Standard Chartered Private Equity (SCPE) and Sabre Abraaj-backed construction firm Man Infra is looking to raise over Rs 120 crore through its public offering.
The company has filed its draft red herring prospectus with the Securities and Exchange Board of India. The issue only comprises fresh issue of shares and no sale by any existing investors. SCPE had invested in the firm early this year through two separate funds.
The issues comprise sale of 5.6 million shares of which net issue to public would be around Rs 5.4 million. The pricing is yet to be disclosed but it likely to be over and above Rs 215 per share.
Both Sabre Abraaj and SCPE had invested partly through fresh issue of shares and partly through sale of shares by promoters. Sabre Abraaj’s SA 1 Holding Infrastructure had invested Rs 83 crore in August 2008 and holds 9.23% currently. SCPE, through two funds, is estimated to have put in around Rs 60 crore to pick 6.91% stake in the firm.
The average price of acquisition for both the financial investors is pegged around Rs 200-205. So the management could be looking to give an upside of around 5-10% in the issue price. This is not significant given the sharp movement in stock valuations across sectors in India. In fact, the BSE’s benchmark Sensex has doubled in the last six months.

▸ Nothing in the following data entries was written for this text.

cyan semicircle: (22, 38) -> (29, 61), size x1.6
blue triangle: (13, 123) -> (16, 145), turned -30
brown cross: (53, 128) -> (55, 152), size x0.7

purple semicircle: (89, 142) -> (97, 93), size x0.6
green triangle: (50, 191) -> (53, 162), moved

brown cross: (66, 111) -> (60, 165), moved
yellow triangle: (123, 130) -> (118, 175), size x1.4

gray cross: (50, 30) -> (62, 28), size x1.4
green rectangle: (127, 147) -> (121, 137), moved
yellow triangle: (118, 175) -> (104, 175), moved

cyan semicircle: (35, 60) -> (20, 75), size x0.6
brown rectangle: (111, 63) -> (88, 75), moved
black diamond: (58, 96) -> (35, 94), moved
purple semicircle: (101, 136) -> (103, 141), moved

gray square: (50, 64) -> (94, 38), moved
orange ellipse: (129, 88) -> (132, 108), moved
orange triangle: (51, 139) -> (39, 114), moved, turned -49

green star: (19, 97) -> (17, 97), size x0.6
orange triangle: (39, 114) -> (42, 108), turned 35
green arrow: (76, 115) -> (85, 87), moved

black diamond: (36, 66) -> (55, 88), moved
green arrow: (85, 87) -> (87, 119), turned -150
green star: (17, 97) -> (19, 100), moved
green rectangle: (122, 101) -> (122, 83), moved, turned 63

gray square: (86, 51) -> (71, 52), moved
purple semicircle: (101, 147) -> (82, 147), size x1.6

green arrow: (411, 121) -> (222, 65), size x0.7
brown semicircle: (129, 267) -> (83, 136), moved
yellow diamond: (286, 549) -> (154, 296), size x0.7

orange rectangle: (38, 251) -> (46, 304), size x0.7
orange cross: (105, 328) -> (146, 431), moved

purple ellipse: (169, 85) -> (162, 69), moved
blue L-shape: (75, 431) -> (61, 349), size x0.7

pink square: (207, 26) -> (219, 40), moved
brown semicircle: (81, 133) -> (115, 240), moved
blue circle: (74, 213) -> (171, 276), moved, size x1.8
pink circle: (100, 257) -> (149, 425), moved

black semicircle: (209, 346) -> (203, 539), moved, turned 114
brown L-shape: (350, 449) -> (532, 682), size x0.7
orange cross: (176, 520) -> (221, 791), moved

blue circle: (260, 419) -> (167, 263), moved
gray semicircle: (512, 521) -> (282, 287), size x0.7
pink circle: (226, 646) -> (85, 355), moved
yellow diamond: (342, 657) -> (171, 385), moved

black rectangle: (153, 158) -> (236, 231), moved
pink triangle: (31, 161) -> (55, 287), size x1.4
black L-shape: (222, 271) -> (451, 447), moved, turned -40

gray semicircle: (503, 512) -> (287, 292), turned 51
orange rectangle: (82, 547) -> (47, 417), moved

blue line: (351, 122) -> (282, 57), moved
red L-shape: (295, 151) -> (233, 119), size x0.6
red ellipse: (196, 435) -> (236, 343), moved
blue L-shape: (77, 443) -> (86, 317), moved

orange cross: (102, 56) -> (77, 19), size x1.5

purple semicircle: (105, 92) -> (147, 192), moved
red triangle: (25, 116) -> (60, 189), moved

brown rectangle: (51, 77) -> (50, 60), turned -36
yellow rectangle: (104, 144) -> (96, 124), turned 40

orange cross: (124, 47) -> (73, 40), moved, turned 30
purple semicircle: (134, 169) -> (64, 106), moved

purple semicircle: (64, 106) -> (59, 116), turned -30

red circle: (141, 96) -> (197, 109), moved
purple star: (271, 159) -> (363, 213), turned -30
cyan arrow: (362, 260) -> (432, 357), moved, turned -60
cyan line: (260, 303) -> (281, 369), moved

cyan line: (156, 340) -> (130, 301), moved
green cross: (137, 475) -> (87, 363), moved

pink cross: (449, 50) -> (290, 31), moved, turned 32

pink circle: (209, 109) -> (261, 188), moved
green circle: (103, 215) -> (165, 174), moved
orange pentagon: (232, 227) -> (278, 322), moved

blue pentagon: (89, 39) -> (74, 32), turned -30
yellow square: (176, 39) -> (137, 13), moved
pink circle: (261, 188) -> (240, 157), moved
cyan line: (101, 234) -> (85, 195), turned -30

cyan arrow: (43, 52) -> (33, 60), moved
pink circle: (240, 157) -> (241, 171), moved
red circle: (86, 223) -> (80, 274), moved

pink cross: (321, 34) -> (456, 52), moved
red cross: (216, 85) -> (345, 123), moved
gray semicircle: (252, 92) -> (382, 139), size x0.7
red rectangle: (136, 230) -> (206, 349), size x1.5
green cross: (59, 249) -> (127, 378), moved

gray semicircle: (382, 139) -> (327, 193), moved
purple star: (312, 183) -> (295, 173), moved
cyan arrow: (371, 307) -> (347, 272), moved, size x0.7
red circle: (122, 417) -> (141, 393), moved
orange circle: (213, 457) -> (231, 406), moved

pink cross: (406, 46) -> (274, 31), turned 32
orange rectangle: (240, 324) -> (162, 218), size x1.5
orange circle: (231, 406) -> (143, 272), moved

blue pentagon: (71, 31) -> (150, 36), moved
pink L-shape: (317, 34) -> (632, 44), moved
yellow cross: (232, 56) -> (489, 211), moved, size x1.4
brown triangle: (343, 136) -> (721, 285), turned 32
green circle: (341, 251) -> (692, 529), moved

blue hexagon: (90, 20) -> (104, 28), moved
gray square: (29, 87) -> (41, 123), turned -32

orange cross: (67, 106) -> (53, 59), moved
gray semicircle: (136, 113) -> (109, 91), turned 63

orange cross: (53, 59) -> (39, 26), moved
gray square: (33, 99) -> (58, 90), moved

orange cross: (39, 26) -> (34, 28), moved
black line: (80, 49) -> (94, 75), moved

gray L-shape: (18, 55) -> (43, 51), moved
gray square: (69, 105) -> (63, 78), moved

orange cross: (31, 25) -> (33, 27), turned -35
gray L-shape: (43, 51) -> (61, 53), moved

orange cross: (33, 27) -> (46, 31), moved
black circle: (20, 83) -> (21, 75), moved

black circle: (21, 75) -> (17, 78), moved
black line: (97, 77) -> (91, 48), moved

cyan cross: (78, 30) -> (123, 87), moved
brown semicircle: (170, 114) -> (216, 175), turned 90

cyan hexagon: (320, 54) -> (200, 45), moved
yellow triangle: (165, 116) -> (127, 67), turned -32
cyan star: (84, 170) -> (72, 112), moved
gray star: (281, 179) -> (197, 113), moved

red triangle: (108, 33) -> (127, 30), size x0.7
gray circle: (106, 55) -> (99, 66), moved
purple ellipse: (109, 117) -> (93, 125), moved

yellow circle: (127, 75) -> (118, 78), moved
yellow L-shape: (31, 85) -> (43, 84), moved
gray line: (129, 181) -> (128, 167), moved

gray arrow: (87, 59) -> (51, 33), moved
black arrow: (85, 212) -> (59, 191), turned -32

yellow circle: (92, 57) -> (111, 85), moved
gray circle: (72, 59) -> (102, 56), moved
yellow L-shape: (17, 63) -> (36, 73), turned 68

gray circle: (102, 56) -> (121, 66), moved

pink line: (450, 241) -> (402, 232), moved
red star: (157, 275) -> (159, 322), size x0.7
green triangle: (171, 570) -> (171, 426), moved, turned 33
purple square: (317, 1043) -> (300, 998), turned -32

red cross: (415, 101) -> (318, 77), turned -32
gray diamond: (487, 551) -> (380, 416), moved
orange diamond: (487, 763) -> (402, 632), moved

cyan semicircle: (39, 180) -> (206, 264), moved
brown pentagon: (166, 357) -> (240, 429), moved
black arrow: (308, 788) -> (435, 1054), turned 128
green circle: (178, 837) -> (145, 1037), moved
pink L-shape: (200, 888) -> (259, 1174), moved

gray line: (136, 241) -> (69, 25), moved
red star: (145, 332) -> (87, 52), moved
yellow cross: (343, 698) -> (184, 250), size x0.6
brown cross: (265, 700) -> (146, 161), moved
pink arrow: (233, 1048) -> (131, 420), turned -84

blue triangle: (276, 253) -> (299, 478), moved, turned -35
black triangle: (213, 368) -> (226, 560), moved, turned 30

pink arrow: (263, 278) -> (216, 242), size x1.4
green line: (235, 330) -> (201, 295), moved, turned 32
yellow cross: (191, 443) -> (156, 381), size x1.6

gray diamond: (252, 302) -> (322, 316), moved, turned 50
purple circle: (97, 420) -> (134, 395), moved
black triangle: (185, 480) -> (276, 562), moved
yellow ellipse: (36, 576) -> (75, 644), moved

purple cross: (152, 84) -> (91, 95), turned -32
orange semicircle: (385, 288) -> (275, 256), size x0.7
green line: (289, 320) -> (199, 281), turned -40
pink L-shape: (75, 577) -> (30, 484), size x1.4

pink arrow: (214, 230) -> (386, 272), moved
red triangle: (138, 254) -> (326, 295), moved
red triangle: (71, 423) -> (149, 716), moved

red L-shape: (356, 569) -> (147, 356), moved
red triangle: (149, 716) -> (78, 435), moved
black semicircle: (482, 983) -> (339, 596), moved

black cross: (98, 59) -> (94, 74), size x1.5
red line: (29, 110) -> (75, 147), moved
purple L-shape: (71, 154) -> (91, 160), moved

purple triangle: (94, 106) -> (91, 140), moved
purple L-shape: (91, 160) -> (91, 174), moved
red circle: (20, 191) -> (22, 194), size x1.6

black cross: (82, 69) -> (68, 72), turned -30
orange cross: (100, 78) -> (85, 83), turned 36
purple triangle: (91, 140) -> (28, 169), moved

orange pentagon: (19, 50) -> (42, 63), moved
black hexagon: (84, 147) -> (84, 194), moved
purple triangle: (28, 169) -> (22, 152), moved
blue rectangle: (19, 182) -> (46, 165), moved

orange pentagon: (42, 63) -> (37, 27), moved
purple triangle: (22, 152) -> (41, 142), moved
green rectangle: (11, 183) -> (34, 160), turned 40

The promoters of Man Infra (Shah family led by Parag Shah) will own around 63% stake in the firm post IPO as against 71% currently.
For the year ended March 2009, Man Infra had consolidated revenues of Rs 594.2 crore against Rs 236 crore the previous year. Net profit had more than doubled to Rs 82 crore from Rs 32 crore in 2007-08. But for the quarter ended June 2009, revenues had shrunk 28% to Rs 114 crore compared to same period last year and profits or the quarter was flat at Rs 20 crore. As of June 2009, more than two thirds of the outstanding order book of the firm of Rs 1,086 crore was in residential projects (half of which in turn was for slum redevelopment).